A group, of fellow wine lovers, on a Saturday night discovered this wine during a tasting at Marché Bacchus. This is white wine, is not very complex, and is delicious. Below you’ll find more notes, by Vegas Wineaux, regarding the Monte Velho white wine.
This is a tasty little wine, low cost (about $14 if memory serves), and unusual in one particular way. This Portuguese wine is made of three grapes: Antão Vao, 40%; Roupeiro, 40%; and Perrum, 20%
What?
Because none of us had even the remotest clue of what these grapes are, I had to, naturally, Google them. Fortunately, the Wines of Portugal, Jancis Robinson, and the State Library of the government of Australia websites delivered. And here they are, somewhat truncated:
Antão Vao
This is one of the most prized varieties of the Alentejo, until recently grown almost exclusively around Vidigueira. Well suited to the warm and sunny climate on the great plains of the Alentejo, it is reliable and productive, consistent in its ripening. The bunches are big and not too tightly packed, the grapes large, with tough skins. As a rule it produces firm, full-bodied, well-structured wines. Made as a single variety, it has lively aromas, with hints of ripe tropical fruits, tangerine peel and something mineral, along with good structure and body. If picked early, it gives wines with vibrant aroma and crisp acidity. Left to ripen longer, it can reach high levels of alcohol, making it a good candidate for barrel maturation.
Roupeiro
Little is known of its origins, although the vast genetic variability it shows would suggest it has been grown in Portugal for a very long time. Its geographic distribution is quite singular, extending down a long, narrow strip from north of the country to the south, hugging the Spanish border.
It has a diversity of names depending on the region, ranging from Siria, Alvadourão, Crato Branco, Malvasia Grossa, Códega and Alva to Dona Branca. But its Alentejo name is the most well-known, the region where Roupeiro is still the most widely-planted white grape variety.
It is a recommended variety in almost all the sub-regions for its high yields and exuberant primary aromas. It shows perfumed and seductive citrus notes of orange and lemon with hints of peach, melon, laurel and forest flowers. The trait which brings its detractors is that it loses the initial aromatic exuberance very quickly, becoming neutral and predictable after some months in bottle.
The outcome is that Roupeiro wine has limited cellaring, making it better suited for high-turnover wines with short shelf-life.
Perrum
Spain is the major producer of Palomino grapes – aka Perrum in Portugal – particularly in the region of Jerez, but the variety is also to be found in Southern Portugal, the Midi area of Southern France, in South Africa, California and Australia, where it is used mainly in the production of sherry. Edward Peake was the first to introduce the variety into South Australia, when he imported Palomino cuttings directly from Spain for his vineyard at Clarendon in 1849.

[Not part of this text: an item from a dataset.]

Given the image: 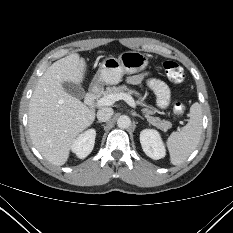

Clear, clean, and lively on the nose, this is easily a summertime quaffer. I would call this an “unmessed-with wine”; it tastes like a wine rather than a commodity.
Mom, who loves a nice Kabinett Reisling, fell in love with this wine when I smuggled it into the care center where she’s a patient.
“It’s not sweet,” she noted, “but there’s a hint of some kind of sugar but it’s not sugar.”
“It’s the fruitiness of the wine,” I said, marveling at her perceptiveness. “There’s never any sugar added to good wine.” She nodded knowingly, and sipped more out of the glass (polycarbonate from Target because I didn’t want to risk real glass), and decided that this was her new favorite. I asked if she wanted me to pour the wine into a cup instead of the wine glass and she gave me a “look.”
“I’ll drink from the wine glass. If they have a problem with it, f**k ‘em.”
Aright then!
Just as an FYI, Mom (Tough Old Broad™) had a serious brain injury in 2012 which required two surgeries and has been under hospital care ever since. She’s almost 94, and if she wants wine, she gets wine. The injury may cause her to be a little, um, *scattered* from time to time, but she otherwise has all of her faculties. Thus, the drinking of the new wine out of a wine glass.